On the ghetto-ass streets of Laredo....

Jun 28, 2005 08:53


Jordan, remind me again, why is it that should I want to go

So January of this year I stumble upon an article about Laredo on the front page of the NY Times. Then BBC did a report on my home town as well. This week I hear our mayor was on Lou Dobbs Tonight. THEN I find this article in today's issue of the NY Times.

All about the escalating drug/gang-related violence in Laredo & Neuvo Laredo.

June 28, 2005 Mexican Forces Rescue Dozens Apparently Held by Kidnappers

By GINGER THOMPSON

MEXICO CITY, June 27 - Hundreds of federal agents sent to bring order to the crime-plagued Mexican border city of Nuevo Laredo have rescued 43 people who appeared to have been kidnapped and held in two houses in a poor neighborhood of the city, the Mexican authorities said Monday.

The rescues of 37 men and 6 women were made Sunday night, they said, when at least 200 federal police officers and soldiers conducted raids on three houses in a notorious neighborhood of government-financed housing. They were met with grenade and automatic fire by at least three men identified as kidnappers, who were taken into custody.

The authorities said agents had found 10 people they believed were held prisoner in one house and 33 in another. Some of them were bound and gagged with duct tape, at least two were naked, and one showed signs of having been tortured.

Some of the people in the houses told the authorities that they had been held for as long as three months.

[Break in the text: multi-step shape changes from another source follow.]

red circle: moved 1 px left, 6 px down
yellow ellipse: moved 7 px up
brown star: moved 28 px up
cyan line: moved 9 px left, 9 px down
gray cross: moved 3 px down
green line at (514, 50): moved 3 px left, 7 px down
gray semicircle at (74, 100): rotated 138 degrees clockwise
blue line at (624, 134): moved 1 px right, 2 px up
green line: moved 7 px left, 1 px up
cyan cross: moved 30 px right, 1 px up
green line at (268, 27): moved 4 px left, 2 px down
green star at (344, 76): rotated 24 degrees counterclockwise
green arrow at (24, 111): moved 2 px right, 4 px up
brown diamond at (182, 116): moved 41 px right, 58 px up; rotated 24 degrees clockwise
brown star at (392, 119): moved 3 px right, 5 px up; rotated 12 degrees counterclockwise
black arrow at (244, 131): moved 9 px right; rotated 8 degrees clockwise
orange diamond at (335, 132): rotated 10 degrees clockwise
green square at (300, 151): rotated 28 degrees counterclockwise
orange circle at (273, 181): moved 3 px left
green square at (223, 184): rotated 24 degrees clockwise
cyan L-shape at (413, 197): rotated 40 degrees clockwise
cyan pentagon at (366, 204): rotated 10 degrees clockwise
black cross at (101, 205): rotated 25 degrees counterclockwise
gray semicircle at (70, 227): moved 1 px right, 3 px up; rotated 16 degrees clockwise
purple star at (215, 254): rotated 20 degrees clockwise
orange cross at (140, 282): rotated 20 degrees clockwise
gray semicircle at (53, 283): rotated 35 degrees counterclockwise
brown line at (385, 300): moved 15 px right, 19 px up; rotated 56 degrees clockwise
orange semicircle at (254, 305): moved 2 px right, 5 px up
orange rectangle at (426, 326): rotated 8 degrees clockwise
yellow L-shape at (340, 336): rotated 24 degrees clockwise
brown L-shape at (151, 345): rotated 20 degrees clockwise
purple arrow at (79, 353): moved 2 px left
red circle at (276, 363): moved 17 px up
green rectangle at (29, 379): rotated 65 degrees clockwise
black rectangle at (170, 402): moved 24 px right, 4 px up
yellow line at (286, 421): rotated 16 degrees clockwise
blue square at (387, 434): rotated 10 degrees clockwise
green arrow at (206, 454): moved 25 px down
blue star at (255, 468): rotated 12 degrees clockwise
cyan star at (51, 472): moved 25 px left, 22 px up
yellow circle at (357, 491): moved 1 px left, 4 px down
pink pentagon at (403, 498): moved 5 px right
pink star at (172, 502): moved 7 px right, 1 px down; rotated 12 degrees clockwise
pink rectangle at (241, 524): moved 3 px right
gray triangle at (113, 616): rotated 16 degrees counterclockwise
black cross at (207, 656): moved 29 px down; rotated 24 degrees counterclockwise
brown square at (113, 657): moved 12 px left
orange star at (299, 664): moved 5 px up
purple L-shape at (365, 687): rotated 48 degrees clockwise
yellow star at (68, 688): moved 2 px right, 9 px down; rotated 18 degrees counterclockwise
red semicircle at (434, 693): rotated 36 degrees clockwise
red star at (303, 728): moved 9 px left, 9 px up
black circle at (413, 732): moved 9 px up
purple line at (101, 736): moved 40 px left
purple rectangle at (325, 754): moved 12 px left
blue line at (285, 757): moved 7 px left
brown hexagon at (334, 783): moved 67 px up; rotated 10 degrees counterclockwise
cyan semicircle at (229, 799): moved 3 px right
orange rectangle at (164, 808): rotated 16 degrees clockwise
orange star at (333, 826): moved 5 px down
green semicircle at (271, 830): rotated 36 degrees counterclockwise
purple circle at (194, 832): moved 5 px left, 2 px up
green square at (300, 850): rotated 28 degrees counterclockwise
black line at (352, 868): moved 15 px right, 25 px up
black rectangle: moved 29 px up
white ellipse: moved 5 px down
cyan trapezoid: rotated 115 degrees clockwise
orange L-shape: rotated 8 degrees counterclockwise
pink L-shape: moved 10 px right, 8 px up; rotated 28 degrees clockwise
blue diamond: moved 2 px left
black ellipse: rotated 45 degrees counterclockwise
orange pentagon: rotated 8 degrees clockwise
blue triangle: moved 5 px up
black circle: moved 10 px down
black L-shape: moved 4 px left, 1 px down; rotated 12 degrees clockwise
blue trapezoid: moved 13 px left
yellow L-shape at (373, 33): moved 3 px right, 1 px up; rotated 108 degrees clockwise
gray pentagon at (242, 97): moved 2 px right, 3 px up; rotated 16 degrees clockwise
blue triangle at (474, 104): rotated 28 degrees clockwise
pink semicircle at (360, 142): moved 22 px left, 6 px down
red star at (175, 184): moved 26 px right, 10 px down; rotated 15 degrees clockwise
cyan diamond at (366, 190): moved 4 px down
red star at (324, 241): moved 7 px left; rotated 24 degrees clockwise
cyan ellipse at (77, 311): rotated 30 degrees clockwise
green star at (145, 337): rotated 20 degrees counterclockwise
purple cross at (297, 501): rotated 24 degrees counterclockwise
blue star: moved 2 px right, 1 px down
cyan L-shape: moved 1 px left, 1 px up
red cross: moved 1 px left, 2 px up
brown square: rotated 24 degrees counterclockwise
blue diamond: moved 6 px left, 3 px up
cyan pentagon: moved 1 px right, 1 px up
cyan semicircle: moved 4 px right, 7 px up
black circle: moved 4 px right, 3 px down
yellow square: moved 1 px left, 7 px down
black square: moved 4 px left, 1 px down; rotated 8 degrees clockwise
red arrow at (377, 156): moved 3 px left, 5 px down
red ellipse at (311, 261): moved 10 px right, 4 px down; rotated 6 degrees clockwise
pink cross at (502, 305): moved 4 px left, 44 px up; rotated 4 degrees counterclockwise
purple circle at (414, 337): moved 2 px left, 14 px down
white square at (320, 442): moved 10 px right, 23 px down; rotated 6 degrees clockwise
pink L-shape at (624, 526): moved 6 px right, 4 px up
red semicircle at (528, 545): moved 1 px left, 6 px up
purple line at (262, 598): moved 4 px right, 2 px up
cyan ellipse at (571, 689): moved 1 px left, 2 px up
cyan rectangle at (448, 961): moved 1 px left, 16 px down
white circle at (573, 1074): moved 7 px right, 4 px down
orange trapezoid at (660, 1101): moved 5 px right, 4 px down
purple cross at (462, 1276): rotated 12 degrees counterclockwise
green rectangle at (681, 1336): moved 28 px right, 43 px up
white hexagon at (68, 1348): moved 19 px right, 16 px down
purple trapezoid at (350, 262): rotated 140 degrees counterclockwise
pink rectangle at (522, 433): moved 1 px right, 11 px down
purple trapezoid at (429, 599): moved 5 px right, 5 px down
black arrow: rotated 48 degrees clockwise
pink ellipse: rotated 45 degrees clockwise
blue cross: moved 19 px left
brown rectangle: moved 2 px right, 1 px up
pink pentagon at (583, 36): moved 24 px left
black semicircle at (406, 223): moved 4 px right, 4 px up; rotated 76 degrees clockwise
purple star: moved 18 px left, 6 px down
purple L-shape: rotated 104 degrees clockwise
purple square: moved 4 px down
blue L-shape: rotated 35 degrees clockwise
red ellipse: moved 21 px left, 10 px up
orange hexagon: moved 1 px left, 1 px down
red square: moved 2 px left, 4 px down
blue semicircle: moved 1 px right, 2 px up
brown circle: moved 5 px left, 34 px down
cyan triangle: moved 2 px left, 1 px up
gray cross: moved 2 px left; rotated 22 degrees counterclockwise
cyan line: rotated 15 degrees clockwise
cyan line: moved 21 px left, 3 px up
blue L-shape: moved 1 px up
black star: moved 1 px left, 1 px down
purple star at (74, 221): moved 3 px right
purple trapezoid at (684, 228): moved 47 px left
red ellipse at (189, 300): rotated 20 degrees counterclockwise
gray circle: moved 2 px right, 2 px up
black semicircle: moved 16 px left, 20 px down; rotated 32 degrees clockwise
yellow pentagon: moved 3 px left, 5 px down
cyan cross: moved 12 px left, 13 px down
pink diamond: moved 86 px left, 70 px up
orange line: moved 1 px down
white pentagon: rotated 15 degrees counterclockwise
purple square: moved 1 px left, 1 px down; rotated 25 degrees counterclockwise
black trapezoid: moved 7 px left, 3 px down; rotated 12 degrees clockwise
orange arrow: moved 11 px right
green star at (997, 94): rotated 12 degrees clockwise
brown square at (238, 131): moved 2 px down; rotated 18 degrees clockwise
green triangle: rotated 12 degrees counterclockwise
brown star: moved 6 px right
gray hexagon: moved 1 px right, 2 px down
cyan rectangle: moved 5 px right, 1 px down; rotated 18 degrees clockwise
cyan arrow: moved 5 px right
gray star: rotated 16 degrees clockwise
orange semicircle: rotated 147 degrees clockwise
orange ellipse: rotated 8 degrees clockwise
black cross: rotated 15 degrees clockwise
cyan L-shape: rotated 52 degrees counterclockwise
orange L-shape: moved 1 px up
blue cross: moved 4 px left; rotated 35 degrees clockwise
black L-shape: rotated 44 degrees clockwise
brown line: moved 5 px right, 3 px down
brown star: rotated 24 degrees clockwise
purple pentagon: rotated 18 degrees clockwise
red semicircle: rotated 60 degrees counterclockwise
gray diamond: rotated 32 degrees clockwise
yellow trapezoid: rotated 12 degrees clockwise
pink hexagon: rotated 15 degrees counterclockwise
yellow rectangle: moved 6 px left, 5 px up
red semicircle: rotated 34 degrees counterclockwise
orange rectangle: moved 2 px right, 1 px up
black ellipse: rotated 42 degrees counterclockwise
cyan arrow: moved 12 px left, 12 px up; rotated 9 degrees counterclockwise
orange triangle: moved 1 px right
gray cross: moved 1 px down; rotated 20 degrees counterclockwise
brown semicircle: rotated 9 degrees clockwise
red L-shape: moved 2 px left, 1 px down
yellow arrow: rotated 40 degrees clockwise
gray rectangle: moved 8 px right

The federal authorities provided names and ages of those found but would not would not give additional information, saying some could be members of rival drug gangs or kidnappers hiding among the victims. At least three were minors.

Rene Salinas, an F.B.I. agent monitoring the situation from the American side of the border, said: "We still do not know who these people are. But it was clear that some of them were being held against their will."

A wave of drug-related crime has pushed Nuevo Laredo close to anarchy. The city of 300,000 people across the Rio Grande from Laredo, Tex., has been overwhelmed by clashes among rival drug organizations fighting for control of the lucrative drug routes through this region.

Human rights investigators said about 65 people, including the city's last two police chiefs, have been killed in drug-related violence this year. United States diplomats had reported that more than 30 Americans had been killed or kidnapped in the city in the last nine months.

Relatives of the missing Americans gathered after midnight Sunday at a Denny's Restaurant in Laredo and waited past 3 a.m. Monday before finding out that their loved ones were not among those rescued. William Slemaker, whose 27-year-old daughter, Yvette Martinez, has been missing for 10 months, said, though, that the raids had given him his first hope that the authorities might eventually find her.

"I am actually not disappointed at all," he said in a telephone interview. "I've always said that there are hundreds of Mexicans missing over there, and that if the authorities look for their people, they will find ours too."

More than 100 people stood vigil outside a military installation in Nuevo Laredo, waiting for word about whether their missing relatives were among those rescued. A list released late Monday afternoon brought tears of joy to some and despair to others.

Two weeks ago, President Vicente Fox sent 1,000 troops and federal agents to eight cities along the border to crack down on fighting among rival drug organizations and restore order. The largest contingent was sent to Nuevo Laredo, where the violence has escalated the fastest and where the authorities believe the municipal police have served as lookouts and hit men for the drug gangs.

At the start of the special federal operation, the mayor of Nuevo Laredo suspended the entire municipal police force of about 730 officers pending drug and polygraph tests. So far, about 100 have been fired.

But the killings continue. On Monday, the violent death toll in Nuevo Laredo rose by three, including a 15-year-old boy.

The raids on Sunday uncovered more evidence of trouble in Nuevo Laredo's police force. In a news conference on Monday, Ministry of Public Security officials said some of those rescued had reported that they had been kidnapped by the municipal police and turned over to a feared group of gunmen, called the Zetas. The group, organized and trained by former special forces officers, work as the enforcement arm of the powerful Gulf Cartel, which is struggling to fend off challenges by rival drug groups, led by Joaquín (El Chapo) Guzmán.

"The insecurity is the result of a series of factors, among them are levels of impunity that have weakened local police," said Gilberto Higuera Bernal, a federal prosecutor. "There must be conditions created so that state and local police take charge of public security."

James C. McKinley Jr. contributed reporting for this article.

My mom was definitely right when she said I'd be safer in Istanbul.